Fronteiras do Oeste é um estilo de jogo, não é um sistema de RPG, nem um livro em específico. Portanto, você pode aplicar suas premissas básicas em qualquer cenário e com as regras que você preferir.
Nesse modo de jogo você deixa de se preocupar em preparar um plot principal e missões. Aqui a ação é em torno de um ambiente inóspito que deve ser explorado. Não existem missões a serem dadas aos personagens, que devem ter o interesse, por si só, de seguir para uma aventura. Isso vai ocorrer com apresentação de rumores e situações que acontecem ao redor deles, pontos de luz em um mapa escuro, que atraem os personagens como moscas.
O trabalho do narrador é bolar um cenário repleto de situações, potenciais conflitos e desafios. Os jogadores vão ser aqueles que devem, por conta própria, partir em busca de soluções e glória. Não existe um grande roteiro: o jogo passa a ser sobre exploração, descoberta e suas recompensas.
Esse estilo surgiu a partir de uma mesa de Dungeons & Dragons às bordas ocidentais da civilização (por isso Fronteiras do Oeste).
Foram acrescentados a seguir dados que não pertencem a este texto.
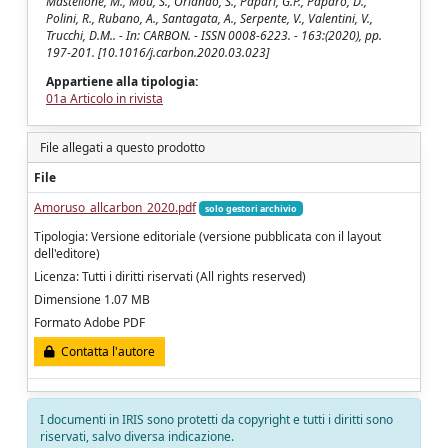
Mastellone, M., Mou, S., Orlando, S., Papari, G.P., Paparo, D.,
Polini, R., Rubano, A., Santagata, A., Serpente, V., Valentini, V.,
Trucchi, D.M.. - In: CARBON. - ISSN 0008-6223. - 163:(2020), pp.
197-201. [10.1016/j.carbon.2020.03.023]
Appartiene alla tipologia:
01a Articolo in rivista
File allegati a questo prodotto
File
Amoruso_allcarbon_2020.pdf
solo gestori archivio
Tipologia: Versione editoriale (versione pubblicata con il layout
dell'editore)
Licenza: Tutti i diritti riservati (All rights reserved)
Dimensione 1.07 MB
Formato Adobe PDF
Contatta l'autore
I documenti in IRIS sono protetti da copyright e tutti i diritti sono
riservati, salvo diversa indicazione.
Os personagens eram aventureiros que buscavam tesouros e honrarias, e para isso iam além do mundo civilizado – rumo ao oeste – onde enfrentavam feras, exploravam ruínas, descobriam assentamentos e, eventualmente, montavam postos avançados, como bases para cada vez mais adentrar no desconhecido.
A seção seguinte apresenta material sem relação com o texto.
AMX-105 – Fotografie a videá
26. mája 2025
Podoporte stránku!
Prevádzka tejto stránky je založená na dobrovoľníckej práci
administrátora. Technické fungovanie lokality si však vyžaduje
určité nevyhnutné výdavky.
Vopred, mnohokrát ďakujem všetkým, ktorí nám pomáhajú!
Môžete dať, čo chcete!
O jogo assumia um estilo mortal, muitos personagens pereciam nesses conflitos, e por isso havia grande ciclo de jogadores. Com isso o grupo acabava sendo composto por muitas pessoas, que iam e viam, davam um tempo do jogo e depois retornavam, gerando um grupo de jogo gigantesco.
Eram os próprios jogadores quem determinavam para onde o jogo ia. Quem pudesse jogar na quinta-feira, quando explorariam o Templo do Gorila Dourado, pegaria seu personagem e estaria na mesa jogando a aventura que, terminada, retornaria os personagens para a base. Em outra situação, outros jogadores determinavam que na sexta-feira, pois não podiam jogar na quinta, explorariam as Cavernas de Cristal, que ficavam abaixo das ruínas que encontraram na última sessão.
Assim, a única pendência real era de que o narrador estivesse disponível e que os jogadores dissessem de antemão o que fariam na sessão – que pontos do mundo explorariam. Na época isso acontecia por e-mail, mas hoje temos muitas ferramentas mais ágeis como WhatsApp, Telegram ou Discord – e inclusive podemos partir para mesas de jogo online.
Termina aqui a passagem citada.